When the betrayer confesses, recognises the pain and destruction to the relationship and willingly concedes the need to repair the damage, there can once again be true fellowship.  Christians who see no need to either confess or repent of sins against relationship do not value relationship.  This is why it is neither helpful nor scriptural to insist that a woman who is being physically abused by her husband should ‘submit’.  A woman in this situation needs help, and there needs to be distance between her and her husband and she needs to protect her children if necessary.  The only way that marriage can mend is if the abuser changes, and that can be a wife or husband.  The only way that they can change is if it is made abundantly clear that other christians around them will not tolerate them in their midst if they keep abusing.

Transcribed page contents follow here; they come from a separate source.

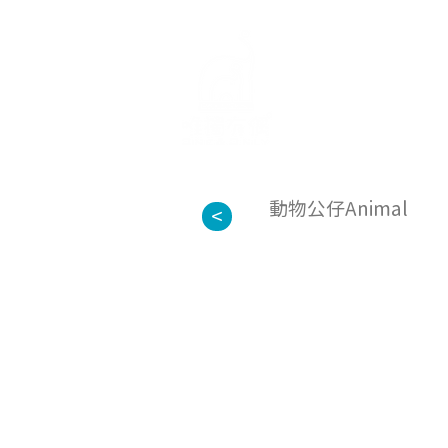
首頁
關於
動物公仔Animal
<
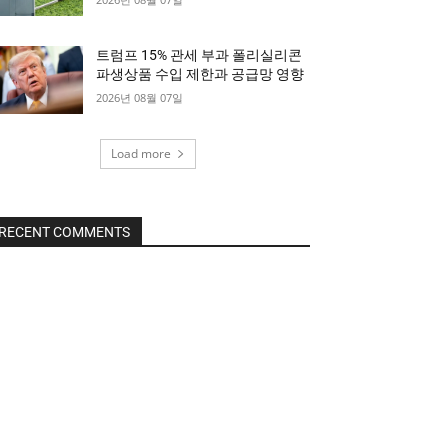
트럼프 15% 관세 부과 폴리실리콘
파생상품 수입 제한과 공급망 영향
2026년 08월 07일
Load more
RECENT COMMENTS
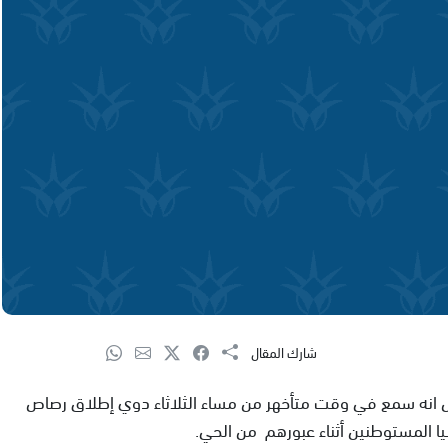
شارك المقال
نه سمع في وقت متأخهر من مساء الثلاثاء دوي إطلاق رصاص
 المستوطنين أثناء عبورهم من الحي.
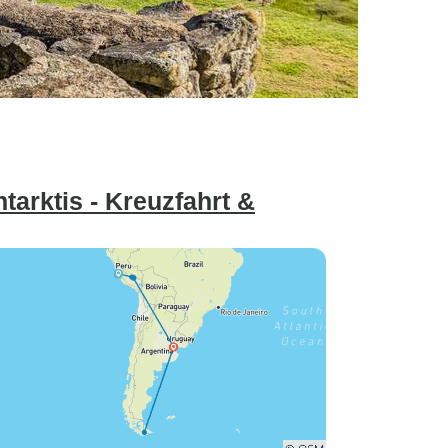
arktis - Kreuzfahrt &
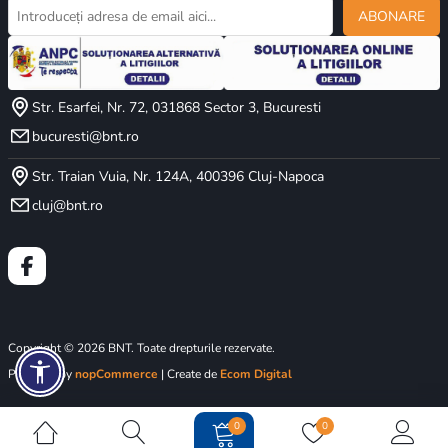
ABONARE
Str. Esarfei, Nr. 72, 031868 Sector 3, Bucuresti
bucuresti@bnt.ro
Str. Traian Vuia, Nr. 124A, 400396 Cluj-Napoca
cluj@bnt.ro
Copyright © 2026 BNT. Toate drepturile rezervate.
Powered by
nopCommerce
| Create de
Ecom Digital
0
0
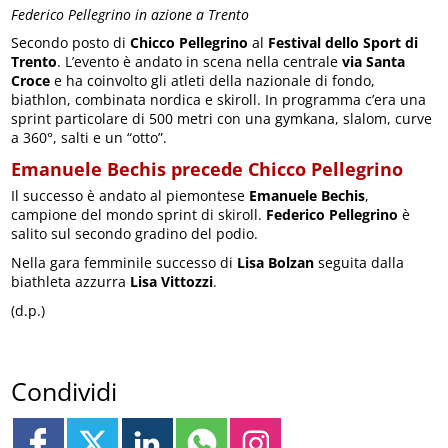
Federico Pellegrino in azione a Trento
Secondo posto di
Chicco Pellegrino
al
Festival dello Sport di
Trento
. L’evento è andato in scena nella centrale
via Santa
Croce
e ha coinvolto gli atleti della nazionale di fondo,
biathlon, combinata nordica e skiroll. In programma c’era una
sprint particolare di 500 metri con una gymkana, slalom, curve
a 360°, salti e un “otto”.
Emanuele Bechis precede Chicco Pellegrino
Il successo è andato al piemontese
Emanuele Bechis
,
campione del mondo sprint di skiroll.
Federico Pellegrino
è
salito sul secondo gradino del podio.
Nella gara femminile successo di
Lisa Bolzan
seguita dalla
biathleta azzurra
Lisa Vittozzi
.
(d.p.)
Condividi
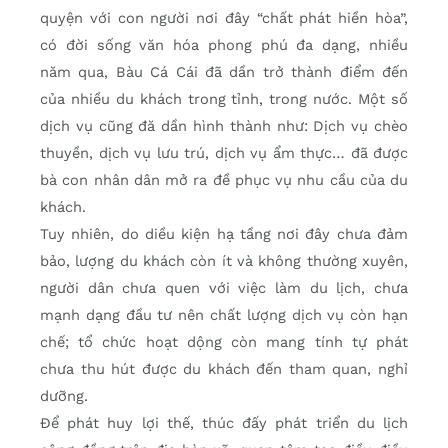
quyện với con người nơi đây “chất phát hiền hòa”,
có đời sống văn hóa phong phú đa dạng, nhiều
năm qua, Bàu Cá Cái đã dần trở thành điểm đến
của nhiều du khách trong tỉnh, trong nước. Một số
dịch vụ cũng đă dần hình thành như: Dịch vụ chèo
thuyền, dịch vụ lưu trú, dịch vụ ẩm thực… đã được
bà con nhân dân mở ra đề phục vụ nhu cầu của du
khách.
Tuy nhiên, do diều kiện hạ tầng nơi đây chưa đảm
bảo, lượng du khách còn ít và không thường xuyên,
người dân chưa quen với việc làm du lịch, chưa
mạnh dạng đầu tư nên chất lượng dịch vụ còn hạn
chế; tổ chức hoạt dộng còn mang tính tự phát
chưa thu hút được du khách đến tham quan, nghỉ
dưỡng.
Để phát huy lợi thế, thúc đấy phát triển du lịch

A loving Christian does not deliberately offend others, does not abuse when confronted with their sins, does not incite abuse by others against the one they offended.  Again, a chronic abuser who does all of these things does not have the right to be called an authentic Christian by the church.  We MUST have, not a standard of behaviour, but a recognition that actions are determined by choices and choices by faith.  Our love for God and His people will cause us to make every effort to bring the abuser to repentance even if it means turning them out of the church.  If every Christian takes a zero tolerance approach to abuse in their own lives, we will all be doing each other a great favour.  But love needs must be extended to those who abuse.  And loving the abuser means making extremely painful decisions and being willing to follow through on them.